Maggie se desasió. Greg quiso atrapársela de nuevo y ella le hundió el puño en el pecho. Greg abrió los ojos con sorpresa.
– No vuelvas a agarrarme así. Y si este viaje significa que hemos acabado, quizá hayamos acabado hace tiempo:
Lo dejó atrás y se dirigió al dormitorio, confiando en que las rodillas la sostuvieran y que el escozor de los ojos no diera paso a las lágrimas.
Capítulo 3
Domingo, 26 de octubre
«Y vuelta a empezar», pensó mientras tomaba un sorbo del té hirviendo. El titular de la portada parecía propio del National Enquirer, y no de un periódico tan respetable como el Omaha Journal. Asesino en serie sigue aterrorizando a una pequeña comunidad desde la tumba. Era casi igual de histérico que el titular del día anterior pero, como cabía esperar, la edición dominical atraería a más lectores. De nuevo lo firmaba Christine Hamilton. Reconocía su nombre de la sección de «Vida Actual». ¿Por qué le asignaban la historia a una recién llegada, a una novata?

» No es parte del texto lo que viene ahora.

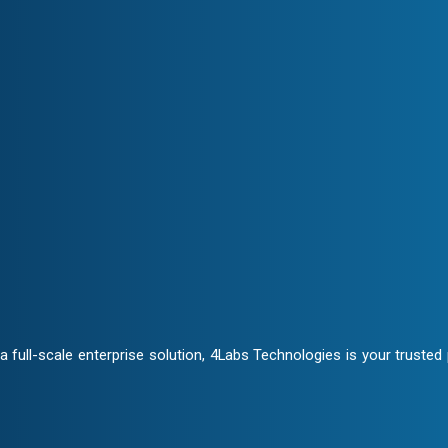
Transparency & Trust
ate closely to craft customized
Stay informed at every stage. 
ensuring trust and seamless col
ontracts and NDA clauses,
full-scale enterprise solution, 4Labs Technologies is your trusted p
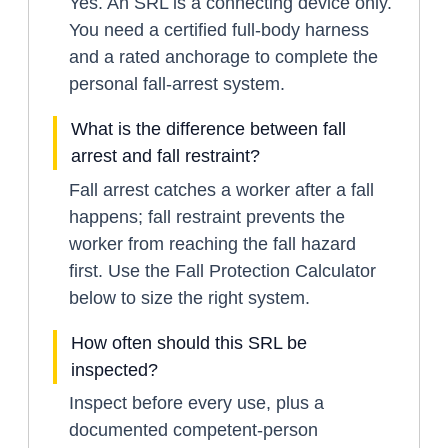
Yes. An SRL is a connecting device only.
You need a certified full-body harness
and a rated anchorage to complete the
personal fall-arrest system.
What is the difference between fall
arrest and fall restraint?
Fall arrest catches a worker after a fall
happens; fall restraint prevents the
worker from reaching the fall hazard
first. Use the Fall Protection Calculator
below to size the right system.
How often should this SRL be
inspected?
Inspect before every use, plus a
documented competent-person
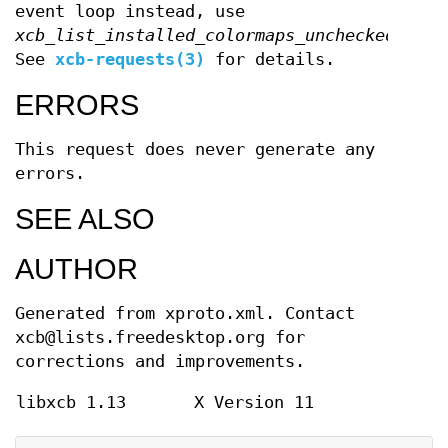
event loop instead, use
xcb_list_installed_colormaps_unchecked
.
See
xcb-requests(3)
for details.
ERRORS
This request does never generate any
errors.
SEE ALSO
AUTHOR
Generated from xproto.xml. Contact
xcb@lists.freedesktop.org for
corrections and improvements.
libxcb 1.13
X Version 11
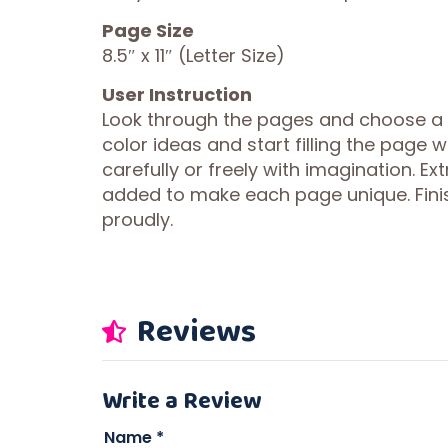
Page Size
8.5″ x 11″ (Letter Size)
User Instruction
Look through the pages and choose a de
color ideas and start filling the page 
carefully or freely with imagination. Ex
added to make each page unique. Fini
proudly.
Reviews
Write a Review
Name
*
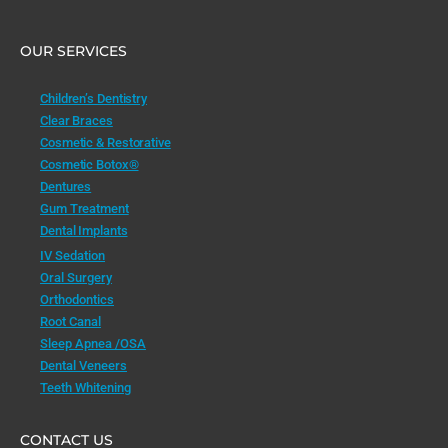
OUR SERVICES
Children’s Dentistry
Clear Braces
Cosmetic & Restorative
Cosmetic Botox®
Dentures
Gum Treatment
Dental Implants
IV Sedation
Oral Surgery
Orthodontics
Root Canal
Sleep Apnea /OSA
Dental Veneers
Teeth Whitening
CONTACT US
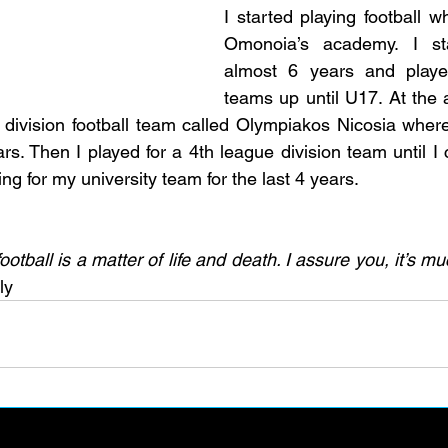
I started playing football w
Omonoia’s academy. I sta
almost 6 years and played
teams up until U17. At the a
division football team called Olympiakos Nicosia where 
rs. Then I played for a 4th league division team until I
ng for my university team for the last 4 years. 
otball is a matter of life and death. I assure you, it’s m
ly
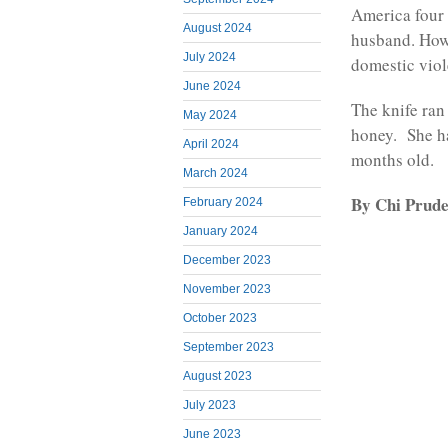
America four 
August 2024
husband. Howe
July 2024
domestic viol
June 2024
The knife ran
May 2024
honey. She ha
April 2024
months old.
March 2024
By Chi Prude
February 2024
January 2024
December 2023
November 2023
October 2023
September 2023
August 2023
July 2023
June 2023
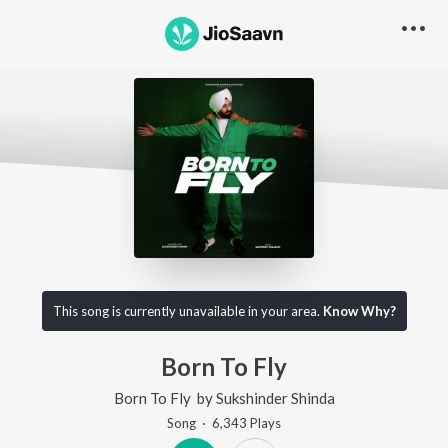
This song is currently unavailable in your area.
Know Why?
Born To Fly
Born To Fly
by
Sukshinder Shinda
Song
·
6,343
Play
s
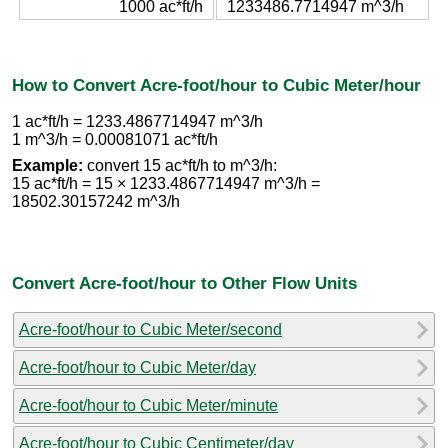
1000 ac*ft/h
1233486.7714947 m^3/h
How to Convert Acre-foot/hour to Cubic Meter/hour
1 ac*ft/h = 1233.4867714947 m^3/h
1 m^3/h = 0.00081071 ac*ft/h
Example:
convert 15 ac*ft/h to m^3/h:
15 ac*ft/h = 15 × 1233.4867714947 m^3/h =
18502.30157242 m^3/h
Convert Acre-foot/hour to Other Flow Units
Acre-foot/hour to Cubic Meter/second
Acre-foot/hour to Cubic Meter/day
Acre-foot/hour to Cubic Meter/minute
Acre-foot/hour to Cubic Centimeter/day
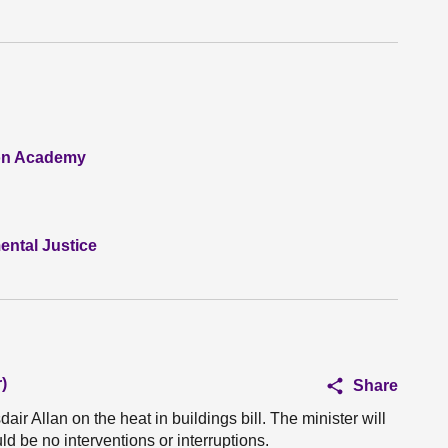
ion Academy
ntal Justice
)
Share
air Allan on the heat in buildings bill. The minister will
ld be no interventions or interruptions.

Pasó rápidamente las páginas para buscar el resto del reportaje, que continuaba en la página diez, columna primera. La página entera estaba llena de artículos relacionados con la noticia. Junto a una fotografía escolar del niño, se relataba con todo detalle su repentina desaparición antes de iniciar su ruta de reparto hacía sólo una semana. El artículo explicaba que el FBI y la madre del chico habían estado esperando una petición de rescate que no llegó a producirse. Al final, el sheriff Morrelli había encontrado el cadáver junto al río.
Volvió al comienzo del párrafo. ¿Morrelli? Ah, era Nicholas Morrelli, no Antonio. Qué agradable, pensó, que padre e hijo compartieran la misma experiencia.